TASK REQUIREMENTS
What you output must match, exactly, the lines from the start of the records to the line containing "regional | nachhaltig | Tischlerei Hösel", both ends kept and pictures excluded.

%%

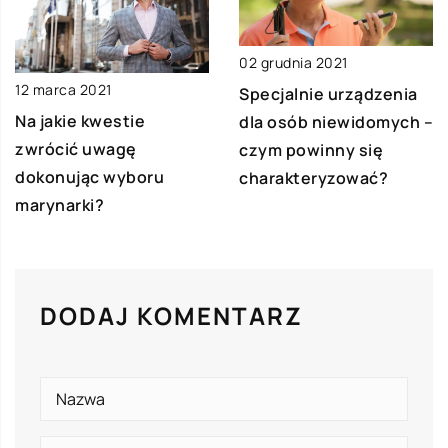
02 grudnia 2021
12 marca 2021
Specjalnie urządzenia
Na jakie kwestie
dla osób niewidomych –
zwrócić uwagę
czym powinny się
dokonując wyboru
charakteryzować?
marynarki?
DODAJ KOMENTARZ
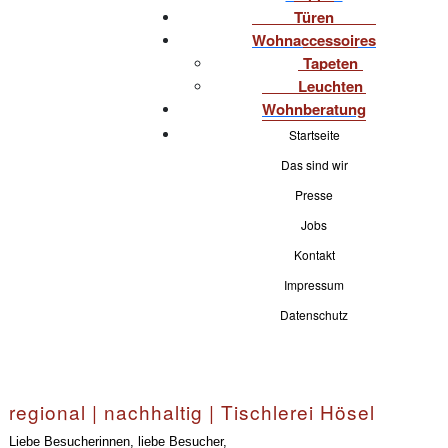
Türen
Wohnaccessoires
Tapeten
Leuchten
Wohnberatung
Startseite
Das sind wir
Presse
Jobs
Kontakt
Impressum
Datenschutz
regional | nachhaltig | Tischlerei Hösel
Liebe Besucherinnen, liebe Besucher,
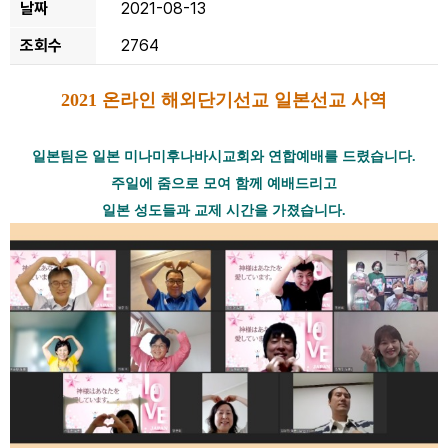
날짜
2021-08-13
조회수
2764
2021 온라인 해외단기선교 일본선교 사역
일본팀은 일본 미나미후나바시교회와 연합예배를 드렸습니다.
주일에 줌으로 모여 함께 예배드리고
일본 성도들과 교제 시간을 가졌습니다.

%%

YOUR RESPONSE
02 grudnia 2021
12 marca 2021
Specjalnie urządzenia
Na jakie kwestie
dla osób niewidomych –
zwrócić uwagę
czym powinny się
dokonując wyboru
charakteryzować?
marynarki?
DODAJ KOMENTARZ
Türen
Wohnaccessoires
Tapeten
Leuchten
Wohnberatung
Startseite
Das sind wir
Presse
Jobs
Kontakt
Impressum
Datenschutz
regional | nachhaltig | Tischlerei Hösel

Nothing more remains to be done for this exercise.